### RECORDS FOR THIS EXERCISE:
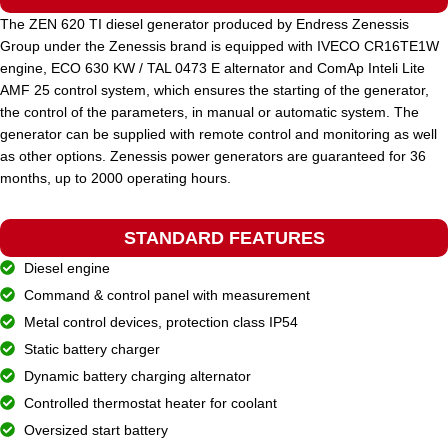
The ZEN 620 TI diesel generator produced by Endress Zenessis
Group under the Zenessis brand is equipped with IVECO CR16TE1W
STANDARD VOLTAGE
400 / 230 V
engine, ECO 630 KW / TAL 0473 E alternator and ComAp Inteli Lite
AMF 25 control system, which ensures the starting of the generator,
the control of the parameters, in manual or automatic system. The
POWER (KVA)
225 / 202
generator can be supplied with remote control and monitoring as well
as other options. Zenessis power generators are guaranteed for 36
months, up to 2000 operating hours.
POWER (KW)
180 / 162
STANDARD FEATURES
MODEL
ZEN 225 TDH
Diesel engine
Command & control panel with measurement
BRAND
Metal control devices, protection class IP54
Hyundai
Static battery charger
Dynamic battery charging alternator
Controlled thermostat heater for coolant
Oversized start battery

### REQUIREMENT:
Omit the pictures, and quote the material above exactly as given.

### ANSWER SECTION:
The ZEN 620 TI diesel generator produced by Endress Zenessis
Group under the Zenessis brand is equipped with IVECO CR16TE1W
STANDARD VOLTAGE
400 / 230 V
engine, ECO 630 KW / TAL 0473 E alternator and ComAp Inteli Lite
AMF 25 control system, which ensures the starting of the generator,
the control of the parameters, in manual or automatic system. The
POWER (KVA)
225 / 202
generator can be supplied with remote control and monitoring as well
as other options. Zenessis power generators are guaranteed for 36
months, up to 2000 operating hours.
POWER (KW)
180 / 162
STANDARD FEATURES
MODEL
ZEN 225 TDH
Diesel engine
Command & control panel with measurement
BRAND
Metal control devices, protection class IP54
Hyundai
Static battery charger
Dynamic battery charging alternator
Controlled thermostat heater for coolant
Oversized start battery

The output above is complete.